Let $\triangle ABC$ have circumcenter $O$ and incenter $I$ with $\overline{IA}\perp\overline{OI}$ , circumradius $13$ , and inradius $6$ . Find $AB\cdot AC$ .

Solution 1 (Similar Triangles and PoP)

Start off by (of course) drawing a diagram! Let $I$ and $O$ be the incenter and circumcenters of triangle $ABC$ , respectively. Furthermore, extend $AI$ to meet $BC$ at $L$ and the circumcircle of triangle $ABC$ at $D$ .
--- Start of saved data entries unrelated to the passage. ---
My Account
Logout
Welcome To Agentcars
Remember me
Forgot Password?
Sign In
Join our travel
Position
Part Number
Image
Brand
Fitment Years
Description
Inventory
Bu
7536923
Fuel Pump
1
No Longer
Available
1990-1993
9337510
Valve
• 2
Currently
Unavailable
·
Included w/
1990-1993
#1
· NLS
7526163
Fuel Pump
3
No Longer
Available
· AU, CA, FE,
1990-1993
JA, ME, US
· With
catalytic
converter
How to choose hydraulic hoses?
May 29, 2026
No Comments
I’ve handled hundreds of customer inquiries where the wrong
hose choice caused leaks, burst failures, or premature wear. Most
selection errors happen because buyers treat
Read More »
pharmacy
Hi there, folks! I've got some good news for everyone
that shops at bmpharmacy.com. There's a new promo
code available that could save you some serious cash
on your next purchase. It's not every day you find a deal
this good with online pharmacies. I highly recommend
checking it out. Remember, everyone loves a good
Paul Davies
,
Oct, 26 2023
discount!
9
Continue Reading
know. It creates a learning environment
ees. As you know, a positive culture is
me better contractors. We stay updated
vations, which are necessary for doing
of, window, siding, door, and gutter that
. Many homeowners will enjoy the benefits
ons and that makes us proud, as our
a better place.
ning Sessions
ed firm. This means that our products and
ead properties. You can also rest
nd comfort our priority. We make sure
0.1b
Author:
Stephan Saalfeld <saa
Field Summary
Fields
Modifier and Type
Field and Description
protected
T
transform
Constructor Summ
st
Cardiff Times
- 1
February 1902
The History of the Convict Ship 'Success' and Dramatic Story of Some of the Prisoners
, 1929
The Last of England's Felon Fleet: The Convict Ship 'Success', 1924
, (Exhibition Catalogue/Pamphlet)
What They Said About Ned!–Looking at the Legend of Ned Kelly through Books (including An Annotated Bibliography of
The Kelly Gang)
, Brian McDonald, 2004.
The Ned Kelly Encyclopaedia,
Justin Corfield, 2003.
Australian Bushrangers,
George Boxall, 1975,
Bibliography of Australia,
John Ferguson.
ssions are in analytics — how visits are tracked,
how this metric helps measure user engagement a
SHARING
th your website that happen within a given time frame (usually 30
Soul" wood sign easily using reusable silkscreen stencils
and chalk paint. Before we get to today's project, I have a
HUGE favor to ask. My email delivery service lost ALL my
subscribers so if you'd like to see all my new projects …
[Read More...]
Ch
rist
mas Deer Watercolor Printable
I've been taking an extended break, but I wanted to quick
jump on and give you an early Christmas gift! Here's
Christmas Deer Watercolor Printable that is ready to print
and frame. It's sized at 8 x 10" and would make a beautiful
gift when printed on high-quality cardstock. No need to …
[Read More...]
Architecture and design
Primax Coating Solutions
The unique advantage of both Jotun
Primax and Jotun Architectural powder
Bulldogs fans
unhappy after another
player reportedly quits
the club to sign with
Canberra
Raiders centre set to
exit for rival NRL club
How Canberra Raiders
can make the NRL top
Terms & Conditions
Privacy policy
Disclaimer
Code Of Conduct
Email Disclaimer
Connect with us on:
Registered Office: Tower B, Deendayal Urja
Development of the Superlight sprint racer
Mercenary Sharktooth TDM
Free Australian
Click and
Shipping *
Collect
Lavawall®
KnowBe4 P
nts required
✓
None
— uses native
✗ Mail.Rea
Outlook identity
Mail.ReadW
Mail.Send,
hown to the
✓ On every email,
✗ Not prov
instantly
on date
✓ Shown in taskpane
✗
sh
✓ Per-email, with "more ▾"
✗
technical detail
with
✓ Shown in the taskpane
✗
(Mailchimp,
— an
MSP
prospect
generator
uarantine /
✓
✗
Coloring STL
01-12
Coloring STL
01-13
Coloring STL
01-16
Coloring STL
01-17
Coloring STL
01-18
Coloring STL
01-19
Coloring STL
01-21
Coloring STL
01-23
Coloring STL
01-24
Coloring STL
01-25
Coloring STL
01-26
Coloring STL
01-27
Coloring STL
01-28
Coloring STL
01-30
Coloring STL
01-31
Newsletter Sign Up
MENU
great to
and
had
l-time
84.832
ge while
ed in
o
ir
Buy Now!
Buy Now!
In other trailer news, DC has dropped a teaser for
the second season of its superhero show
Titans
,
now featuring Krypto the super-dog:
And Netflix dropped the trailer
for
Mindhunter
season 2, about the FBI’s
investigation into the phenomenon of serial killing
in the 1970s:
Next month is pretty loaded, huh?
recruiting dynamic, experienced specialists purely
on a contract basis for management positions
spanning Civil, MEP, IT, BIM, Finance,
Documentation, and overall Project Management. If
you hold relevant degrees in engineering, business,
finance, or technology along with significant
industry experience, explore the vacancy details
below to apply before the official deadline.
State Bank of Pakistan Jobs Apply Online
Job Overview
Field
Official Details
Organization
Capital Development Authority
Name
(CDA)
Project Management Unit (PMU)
$[asy] size(300); import olympiad; real c=8.1,a=5*(c+sqrt(c^2-64))/6,b=5*(c-sqrt(c^2-64))/6; pair B=(0,0),C=(c,0), D = (c/2-0.01, -2.26); pair A = (c/3,8.65*c/10); draw(circumcircle(A,B,C)); pair I=incenter(A,B,C); pair O=circumcenter(A,B,C); pair L=extension(A,I,C,B); dot(I^^O^^A^^B^^C^^D^^L); draw(A--L); draw(A--D); path midangle(pair d,pair e,pair f) {return e--e+((f-e)/length(f-e)+(d-e)/length(d-e))/2;} draw(C--B--D--cycle); draw(A--C--B); draw(A--B); draw(B--I--C^^A--I); draw(incircle(A,B,C)); label("$B$",B,SW); label("$C$",C,SE); label("$A$",A,N); label("$D$",D,S); label("$I$",I,NW); label("$L$",L,SW); label("$O$",O,E); label("$\alpha$",B,5*dir(midangle(A,B,I)),fontsize(8)); label("$\alpha$",B,5*dir(midangle(I,B,C)),fontsize(8)); label("$\beta$",C,12*dir(midangle(B,C,I)),fontsize(8)); label("$\beta$",C,12*dir(midangle(I,C,A)),fontsize(8)); label("$\gamma$",A,5*dir(midangle(B,A,I)),fontsize(8)); label("$\gamma$",A,5*dir(midangle(I,A,C)),fontsize(8)); draw(I--O); draw(A--O); draw(rightanglemark(A,I,O)); [/asy]$

We'll tackle the initial steps of the problem in two different manners, both leading us to the same final calculations.

Solution 1.1

Since $I$ is the incenter, $\angle BAL \cong \angle DAC$ . Furthermore, $\angle ABC$ and $\angle ADC$ are both subtended by the same arc $AC$ , so $\angle ABC \cong \angle ADC.$ Therefore by AA similarity, $\triangle ABL \sim \triangle ADC$ . From this we can say that $\frac{AB}{AD} = \frac{AL}{AC} \implies AB \cdot AC = AL \cdot AD$

Since $AD$ is a chord of the circle and $OI$ is a perpendicular from the center to that chord, $OI$ must bisect $AD$ . This can be seen by drawing $OD$ and recognizing that this creates two congruent right triangles. Therefore, $AD = 2 \cdot ID \implies AB \cdot AC = 2 \cdot AL \cdot ID$

We have successfully represented $AB \cdot AC$ in terms of $AL$ and $ID$ . Solution 1.2 will explain an alternate method to get a similar relationship, and then we'll rejoin and finish off the solution.

Solution 1.2

$\angle ALB \cong \angle DLC$ by vertical angles and $\angle LBA \cong \angle CDA$ because both are subtended by arc $AC$ . Thus $\triangle ABL \sim \triangle CDL$ .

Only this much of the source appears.